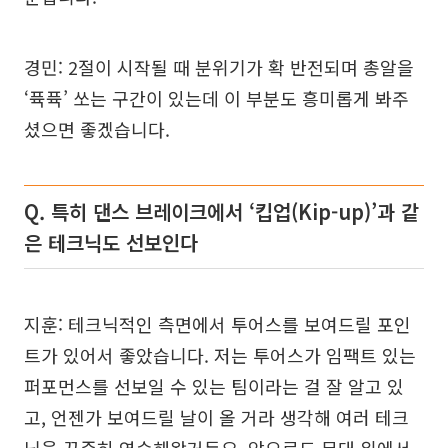
경민: 2절이 시작될 때 분위기가 확 반전되며 총알을
‘퓩퓩’ 쏘는 구간이 있는데 이 부분도 흥미롭게 봐주
셨으면 좋겠습니다.
Q. 특히 댄스 브레이크에서 ‘킵업(Kip-up)’과 같
은 테크닉도 선보인다
지훈: 테크닉적인 측면에서 투어스를 보여드릴 포인
트가 있어서 좋았습니다. 저는 투어스가 임팩트 있는
퍼포먼스를 선보일 수 있는 팀이라는 걸 잘 알고 있
고, 언젠가 보여드릴 날이 올 거라 생각해 여러 테크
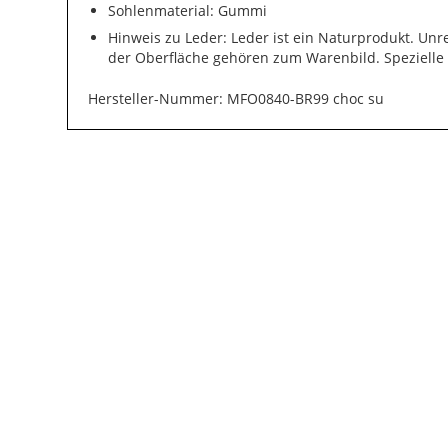
Sohlenmaterial: Gummi
Hinweis zu Leder: Leder ist ein Naturprodukt. Un
der Oberfläche gehören zum Warenbild. Spezielle
Hersteller-Nummer: MFO0840-BR99 choc su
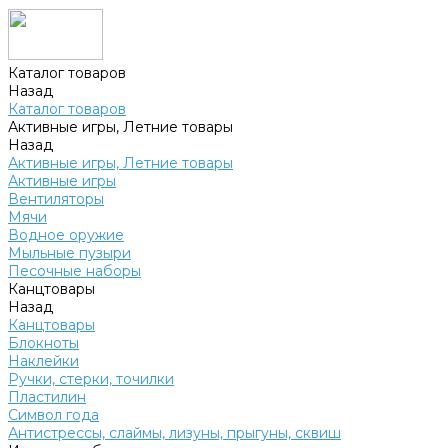
Каталог товаров
Назад
Каталог товаров
Активные игры, Летние товары
Назад
Активные игры, Летние товары
Активные игры
Вентиляторы
Мячи
Водное оружие
Мыльные пузыри
Песочные наборы
Канцтовары
Назад
Канцтовары
Блокноты
Наклейки
Ручки, стерки, точилки
Пластилин
Символ года
Антистрессы, слаймы, лизуны, прыгуны, сквиш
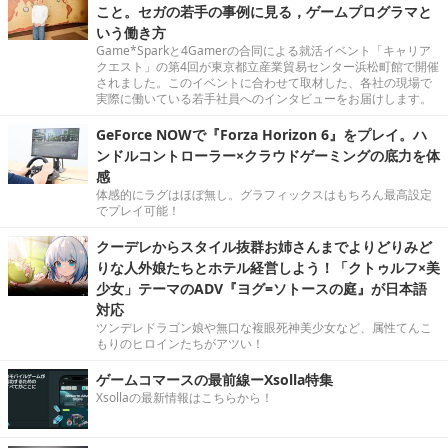
こと。セガの若手の事例に見る，ゲームプログラマと
いう働き方
Game*Sparkと4Gamerの合同による就活イベント「キャリア
クエスト」の第4回が東京都立産業貿易センター浜松町館で開催
されました。このイベントに合わせて取材した、各社の現場で
実際に働いている若手社員へのインタビューをお届けします。
GeForce NOWで『Forza Horizon 6』をプレイ。ハ
ンドルコントローラー×クラウドゲーミングの底力を体
感
体感的にラグはほぼ無し。グラフィックスはもちろん最高設定
でプレイ可能！
クーデレからスタイル抜群お姉さんまでよりどりみど
りな人外娘たちとホテル経営しよう！「クトゥルフ×美
少女」テーマのADV『ヨグ=ソトースの庭』が日本語
対応
ツンデレドラゴン娘や無口な複眼死神美少女など、属性てんこ
もりのヒロインたちがアツい！
ゲームコマースの最前線ーXsolla特集
Xsollaの最新情報はこちらから！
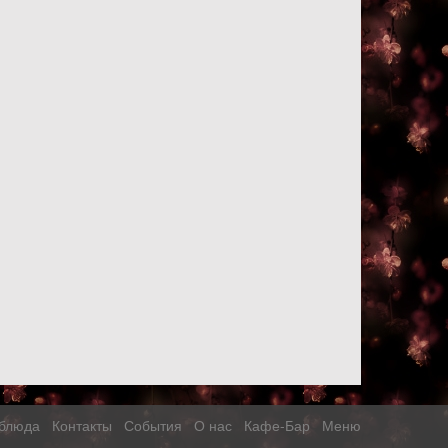
блюда
Контакты
События
О нас
Кафе-Бар
Меню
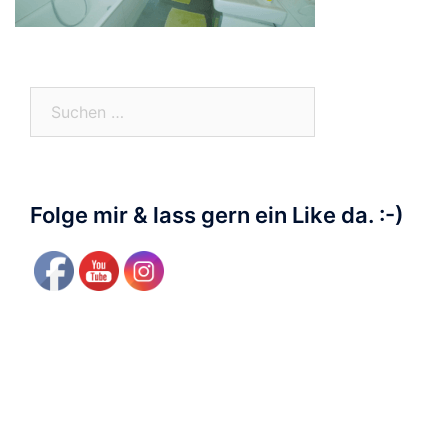
Suchen
nach:
Folge mir & lass gern ein Like da. :-)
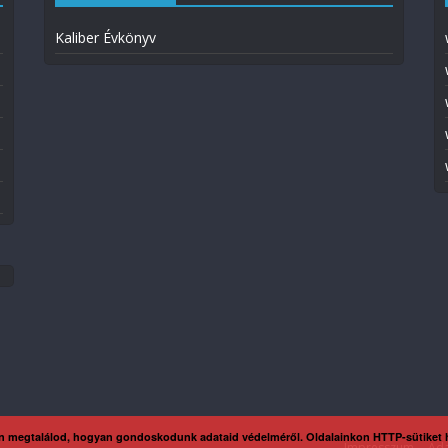
Kaliber Évkönyv
n megtalálod, hogyan gondoskodunk adataid védelméről. Oldalainkon HTTP-sütiket
Impresszum
Ada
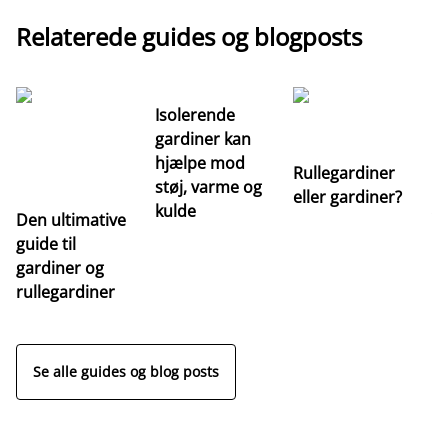
Relaterede guides og blogposts
Isolerende
gardiner kan
hjælpe mod
Rullegardiner
støj, varme og
eller gardiner?
kulde
Den ultimative
Va
guide til
m
gardiner og
ga
rullegardiner
a
s
Se alle guides og blog posts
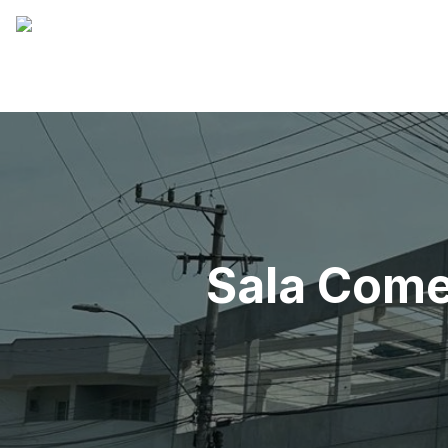
Sala Comer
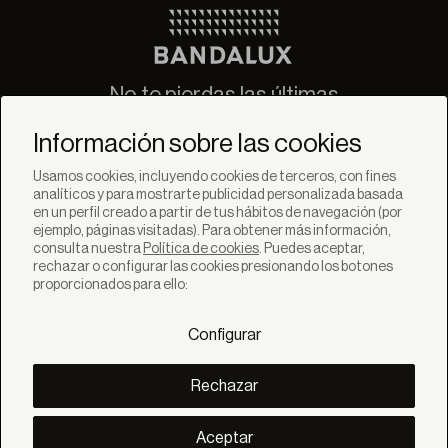
No te pierdas las últimas
novedades de Bandalux
Información sobre las cookies
Suscribirse
Usamos cookies, incluyendo cookies de terceros, con fines
analíticos y para mostrarte publicidad personalizada basada
en un perfil creado a partir de tus hábitos de navegación (por
ejemplo, páginas visitadas). Para obtener más información,
consulta nuestra
Política de cookies
. Puedes aceptar,
rechazar o configurar las cookies presionando los botones
SOLUCIONES
proporcionados para ello:
Productos
Sistemas
Configurar
Colecciones
Lynx
DESCUBRE
Rechazar
Inspiración
Historias
Proyectos
Aceptar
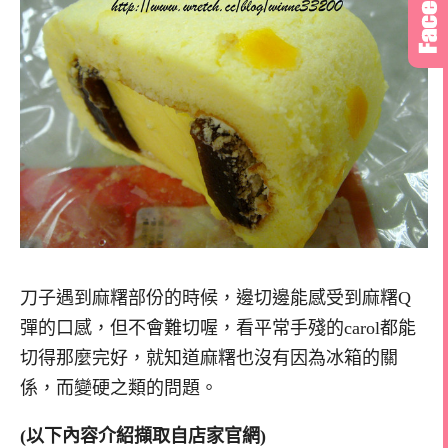
刀子遇到麻糬部份的時候，邊切邊能感受到麻糬Q
彈的口感，但不會難切喔，看平常手殘的carol都能
切得那麼完好，就知道麻糬也沒有因為冰箱的關
係，而變硬之類的問題。
(以下內容介紹擷取自店家官網)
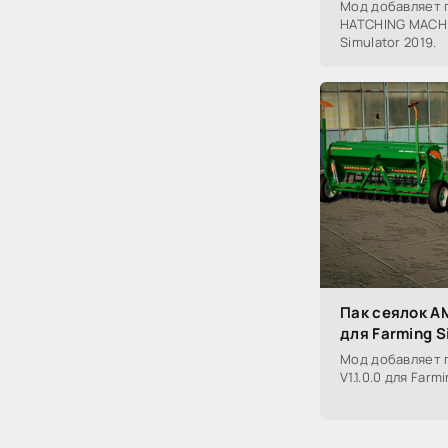
Мод добавляет п
HATCHING MACHIN
Simulator 2019.
Пак сеялок A
для Farming S
Мод добавляет 
V1.1.0.0 для Farm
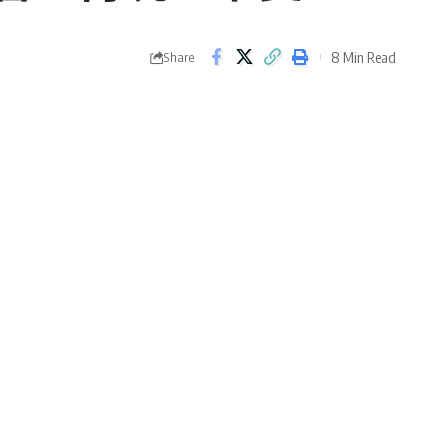
8 Min Read
Share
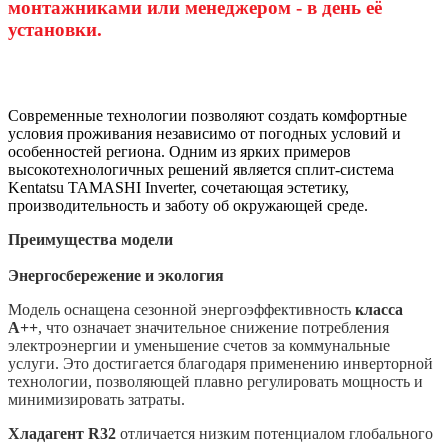
монтажниками или менеджером - в день её
установки.
Современные технологии позволяют создать комфортные
условия проживания независимо от погодных условий и
особенностей региона. Одним из ярких примеров
высокотехнологичных решений является сплит-система
Kentatsu TAMASHI Inverter, сочетающая эстетику,
производительность и заботу об окружающей среде.
Преимущества модели
Энергосбережение и экология
Модель оснащена сезонной энергоэффективность
класса
A++
, что означает значительное снижение потребления
электроэнергии и уменьшение счетов за коммунальные
услуги. Это достигается благодаря применению инверторной
технологии, позволяющей плавно регулировать мощность и
минимизировать затраты.
Хладагент R32
отличается низким потенциалом глобального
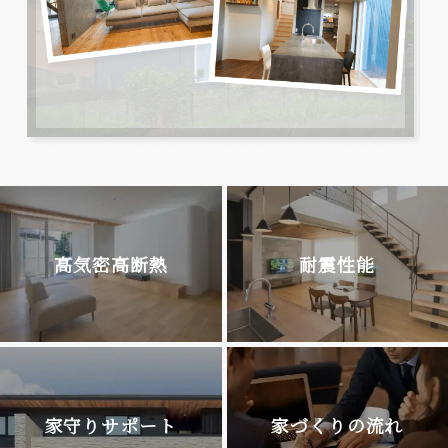
高気密高断熱
耐震性能
家守りサポート
家づくりの流れ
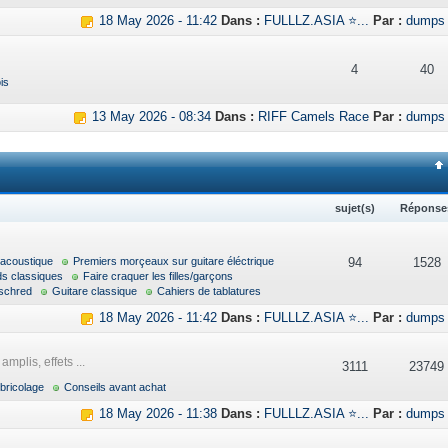
18 May 2026 - 11:42
Dans :
FULLLZ.ASIA ⭐...
Par :
dumps
4
40
is
13 May 2026 - 08:34
Dans :
RIFF Camels Race
Par :
dumps
sujet(s)
Réponse
 acoustique
Premiers morçeaux sur guitare éléctrique
94
1528
ds classiques
Faire craquer les filles/garçons
schred
Guitare classique
Cahiers de tablatures
18 May 2026 - 11:42
Dans :
FULLLZ.ASIA ⭐...
Par :
dumps
mplis, effets ...
3111
23749
bricolage
Conseils avant achat
18 May 2026 - 11:38
Dans :
FULLLZ.ASIA ⭐...
Par :
dumps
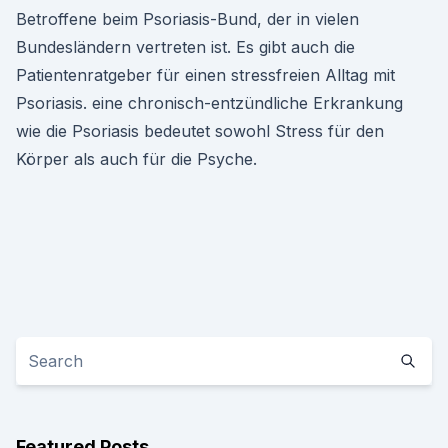
Betroffene beim Psoriasis-Bund, der in vielen
Bundesländern vertreten ist. Es gibt auch die
Patientenratgeber für einen stressfreien Alltag mit
Psoriasis. eine chronisch-entzündliche Erkrankung
wie die Psoriasis bedeutet sowohl Stress für den
Körper als auch für die Psyche.
Featured Posts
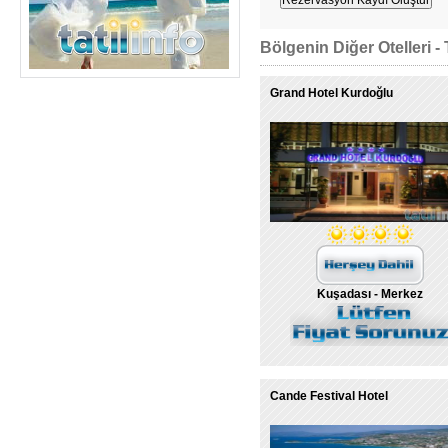
Bölgenin Diğer Otelleri - 
Grand Hotel Kurdoğlu
Kuşadası - Merkez
Cande Festival Hotel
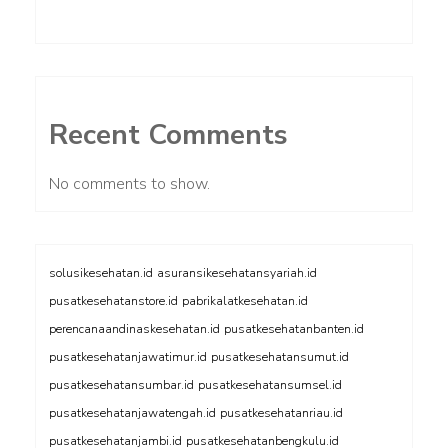
Recent Comments
No comments to show.
solusikesehatan.id
asuransikesehatansyariah.id
pusatkesehatanstore.id
pabrikalatkesehatan.id
perencanaandinaskesehatan.id
pusatkesehatanbanten.id
pusatkesehatanjawatimur.id
pusatkesehatansumut.id
pusatkesehatansumbar.id
pusatkesehatansumsel.id
pusatkesehatanjawatengah.id
pusatkesehatanriau.id
pusatkesehatanjambi.id
pusatkesehatanbengkulu.id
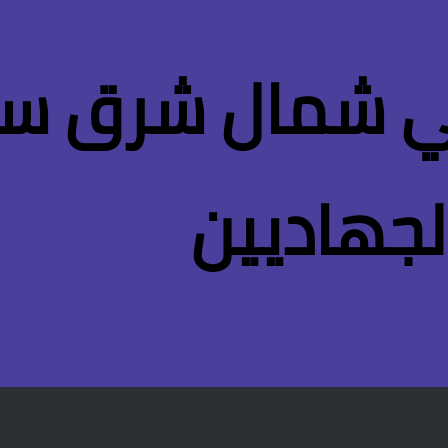
 شمال شرق سور
لجهاديين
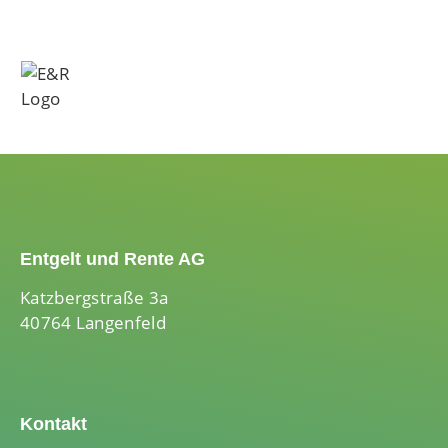
Entgelt und Rente AG
Katzbergstraße 3a
40764 Langenfeld
Kontakt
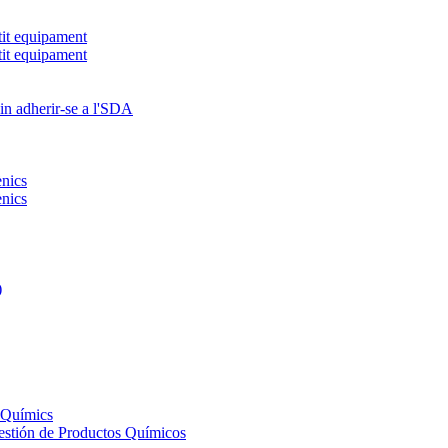
tit equipament
tit equipament
in adherir-se a l'SDA
ènics
ènics
)
s Químics
Gestión de Productos Químicos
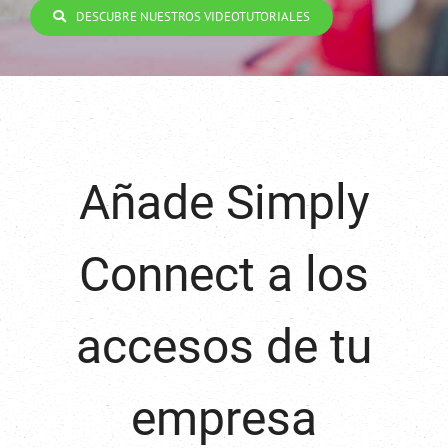
DESCUBRE NUESTROS VIDEOTUTORIALES
Añade Simply
Connect a los
accesos de tu
empresa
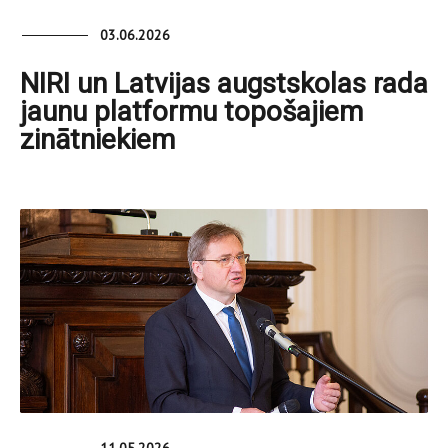
03.06.2026
NIRI un Latvijas augstskolas rada
jaunu platformu topošajiem
zinātniekiem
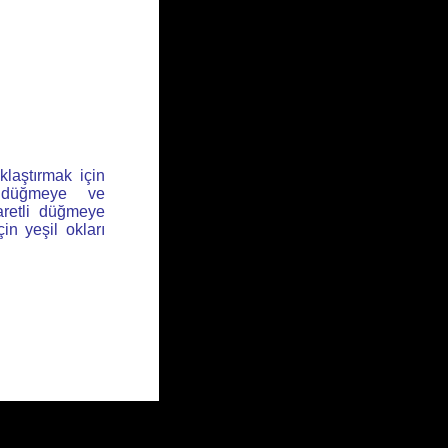
klaştırmak için
l düğmeye ve
aretli düğmeye
için yeşil okları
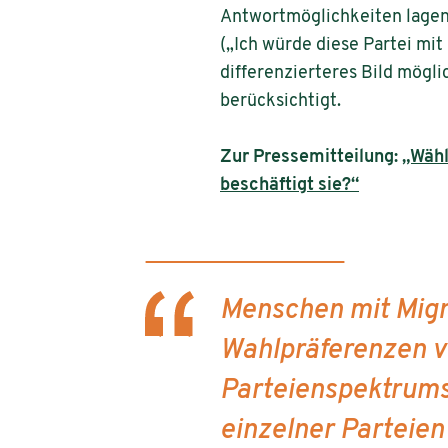
Antwortmöglichkeiten lagen a
(„Ich würde diese Partei mit 
differenzierteres Bild mög
berücksichtigt.
Zur Pressemitteilung:
„Wähl
beschäftigt sie?“
Menschen mit Migr
Wahlpräferenzen ve
Parteienspektrums
einzelner Parteie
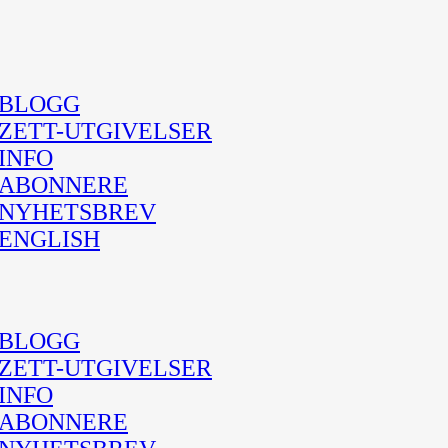
BLOGG
ZETT-UTGIVELSER
INFO
ABONNERE
NYHETSBREV
ENGLISH
BLOGG
ZETT-UTGIVELSER
INFO
ABONNERE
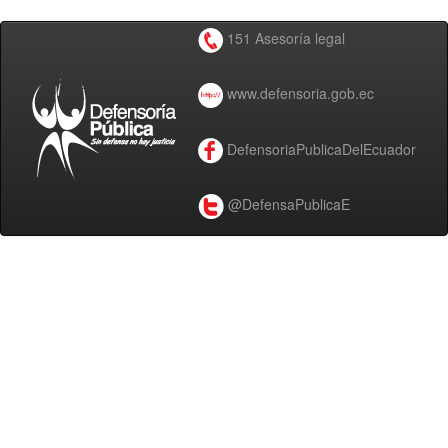
151 Asesoría legal
www.defensoria.gob.ec
DefensoriaPublicaDelEcuador
@DefensaPublicaE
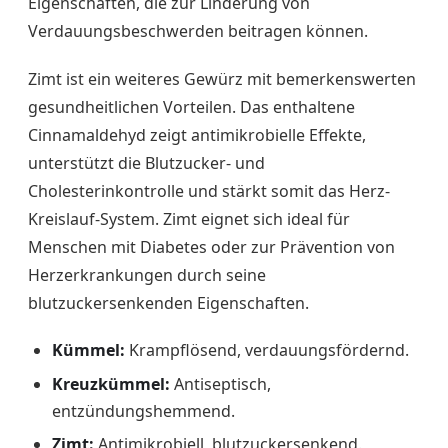
Eigenschaften, die zur Linderung von
Verdauungsbeschwerden beitragen können.
Zimt ist ein weiteres Gewürz mit bemerkenswerten
gesundheitlichen Vorteilen. Das enthaltene
Cinnamaldehyd zeigt antimikrobielle Effekte,
unterstützt die Blutzucker- und
Cholesterinkontrolle und stärkt somit das Herz-
Kreislauf-System. Zimt eignet sich ideal für
Menschen mit Diabetes oder zur Prävention von
Herzerkrankungen durch seine
blutzuckersenkenden Eigenschaften.
Kümmel:
Krampflösend, verdauungsfördernd.
Kreuzkümmel:
Antiseptisch,
entzündungshemmend.
Zimt:
Antimikrobiell, blutzuckersenkend.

_____

- [Required work]:
Some lines above contain the word "DESCUBRE". Copy each of them.

- [Answer to the exercise]:
DESCUBRE
DESCUBRE NUESTROS VIDEOTUTORIALES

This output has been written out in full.